Install them from the app — open the engine menu and click Install next to the engine; a dialog streams the build log, then Download fetches the weights, and you can switch to it right away. You can also remove an engine's weights (Delete weights) or its whole environment (Uninstall) from the same menu. Each non-default engine is built on demand; nothing is installed until you ask for it.
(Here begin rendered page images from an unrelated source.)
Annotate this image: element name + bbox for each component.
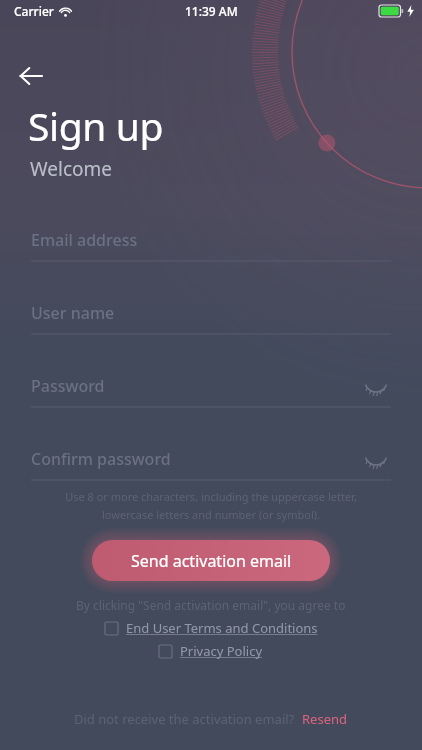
- button[interactable]: Back: [9, 54, 53, 98]
- button[interactable]: User name: [31, 302, 391, 344]
- staticText: Did not receive the activation email?: [74, 710, 295, 728]
- staticText: Password: [31, 375, 105, 397]
- staticText: Confirm password: [31, 448, 171, 470]
- button[interactable]: Confirm password: [31, 448, 391, 490]
- staticText: lowercase letters and number (or symbol)…: [102, 507, 320, 522]
- staticText: Privacy Policy: [180, 642, 263, 660]
- button[interactable]: Send activation email: [92, 540, 330, 581]
- staticText: User name: [31, 302, 115, 324]
- staticText: Carrier: [14, 3, 54, 19]
- staticText: Resend: [302, 710, 348, 728]
- staticText: 11:39 AM: [185, 3, 238, 19]
- staticText: End User Terms and Conditions: [126, 619, 318, 637]
- button[interactable]: Show password: [361, 373, 391, 403]
- button[interactable]: End User Terms and Conditions: [105, 619, 318, 637]
- staticText: By clicking "Send activation email", you…: [76, 597, 346, 613]
- button[interactable]: Privacy Policy: [159, 642, 263, 660]
- staticText: Use 8 or more characters, including the …: [65, 489, 357, 504]
- staticText: Welcome: [30, 156, 113, 182]
- button[interactable]: Show password: [361, 446, 391, 476]
- staticText: Sign up: [28, 99, 163, 152]
- staticText: Send activation email: [131, 550, 292, 572]
- button[interactable]: Password: [31, 375, 391, 417]
- button[interactable]: Email address: [31, 229, 391, 271]
- staticText: Email address: [31, 229, 138, 251]
- button[interactable]: Resend: [302, 710, 348, 728]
Manual setup & running (alternative)

Prefer two terminals and explicit control? Set up and run each side yourself.

Backend (Terminal 1):

cd backend

# Create and activate a virtual environment
python -m venv venv
# Windows (PowerShell): .\venv\Scripts\Activate.ps1
# Windows (cmd):        .\venv\Scripts\activate.bat
# Linux / macOS:        source venv/bin/activate

# Install PyTorch FIRST with a CUDA-matched wheel (skip for CPU-only).
# Pick the cu121 / cu118 / cu124 wheel that matches your NVIDIA driver:
#   pip install torch torchaudio --index-url https://download.pytorch.org/whl/cu121
# Or CPU-only (smaller download, slower inference):
#   pip install torch torchaudio

# Install backend dependencies
pip install -r requirements.txt

# Run the backend (from the repo root, with the venv active)
cd ..
python -m backend.cli --engine vibevoice --device cuda   # engine: vibevoice | kokoro | chatterbox | omnivoice | voxcpm; device: cuda | cpu | mps
# (chatterbox / omnivoice / voxcpm must be installed first — see "Some engines install separately" above, or use `python studio.py setup`)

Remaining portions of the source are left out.